Cahalen Morrison and Eli West don’t always play with each other, but when they do it’s usually a thrill. That was certainly the case during a breezy, fun Thursday evening at the Triple Door.
But Morrison and West just played a Seattle show in February when they released their third album together, “I’ll Swing My Hammer With Both My Hands,” and perhaps didn’t feel like running through what would probably be a similar set list. That could be why the brilliantly decided to break their show up in a unique manner.
First, Morrison took the stage with fiddler Greg Spatz and got the dinner crowd quieted down with “It Is Red, But It Is Not A Wooden Swing,” a song off his solo album “Old Timey & New-Fangled.” The song hinted at the effective interplay to come between Spatz’s fiddle and Morrison’s dusty country drawl.
The rustic warmth of Morrison’s voice collided beautifully with the searing sting of the fiddle on “Ghost of Birch,” and later gave way to pure frenetic joy on the fiddle tune “Little Rabbit.”
West and mandolin master John Reischman were up next and worked through Lead Belly’s “Whoa Back Buck.” The difference in style between West and Morrison was stark, as West employs much less of a natural drawl and twang to his singing voice.

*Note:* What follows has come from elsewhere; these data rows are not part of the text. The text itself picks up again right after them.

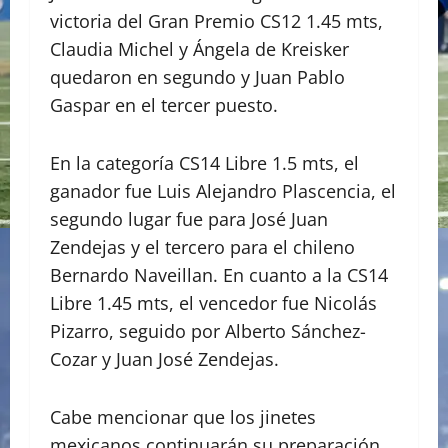
victoria del Gran Premio CS12 1.45 mts,
Claudia Michel y Ángela de Kreisker
quedaron en segundo y Juan Pablo
Gaspar en el tercer puesto.
En la categoría CS14 Libre 1.5 mts, el
ganador fue Luis Alejandro Plascencia, el
segundo lugar fue para José Juan
Zendejas y el tercero para el chileno
Bernardo Naveillan. En cuanto a la CS14
Libre 1.45 mts, el vencedor fue Nicolás
Pizarro, seguido por Alberto Sánchez-
Cozar y Juan José Zendejas.
Cabe mencionar que los jinetes
mexicanos continuarán su preparación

Still, he sounded plenty authentic on “The Poor Cowboy” before giving way to some impressive mandolin picking on “A Prarie jewel,” a song Reischman wrote for his wife.

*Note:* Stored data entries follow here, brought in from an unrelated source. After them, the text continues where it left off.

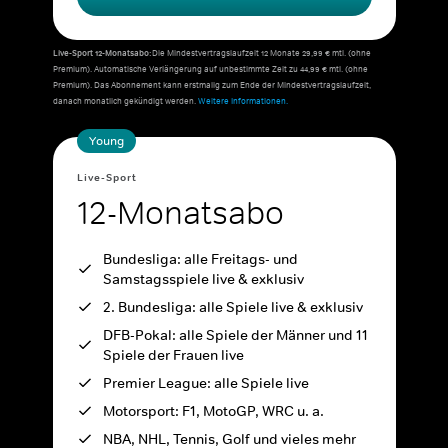
Live-Sport 12-Monatsabo:
Die Mindestvertragslaufzeit 12 Monate 29,99 € mtl. (ohne
Premium). Automatische Verlängerung auf unbestimmte Zeit zu 44,99 € mtl. (ohne
Premium). Das Abonnement kann erstmalig zum Ende der Mindestvertragslaufzeit,
danach monatlich gekündigt werden.
Weitere Informationen.
Young
Live-Sport
12-Monatsabo
Bundesliga: alle Freitags- und
Samstagsspiele live & exklusiv
2. Bundesliga: alle Spiele live & exklusiv
DFB-Pokal: alle Spiele der Männer und 11
Spiele der Frauen live
Premier League: alle Spiele live
Motorsport: F1, MotoGP, WRC u. a.
NBA, NHL, Tennis, Golf und vieles mehr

Finally, it was time for Morrison and West to take the stage together. As the first notes of “Fiddlehead Fern” began to cascade from their instruments, it was clear that the pair add up to more than the sum of their parts. Whether it was the Townes Van Zandt song “Loretta” (sung note-perfect by West) or the country backroads of “Down in the Lonesome Draw” (utilizing Morrison’s twang), the pair was at ease and the musical conversation flowed naturally.
Things got turned up to the next level when Spatz and Reischman joined the duo on stage to close the show out. “Potluck Dinner” was mixed in a medley with “On God’s Rocky Shore” that gave everyone a chance to shine and show off their ability to pick.

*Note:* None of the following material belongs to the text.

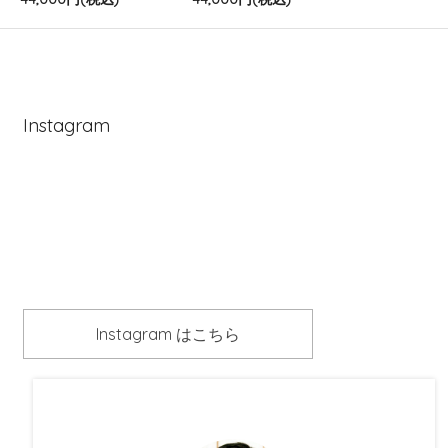
Instagram
Instagram はこちら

“Our Lady of the Tall Trees” brought hoots of appreciation from the crowd and would have made a satisfying end to nearly three hours of music, but Morrison and West couldn’t help themselves and tacked on “Kentucky Girl” as a fitting coda. It was, as Morrison noted, the only “actual” bluegrass song played all night.
Morrison and West are beyond labels, and as their partnerships with Spatz and Reischman proved, not beyond excelling with other players. But there’s something special that happens when they take the stage together, so we’ll sip our beer, eat our pad thai and enjoy one indelible moment.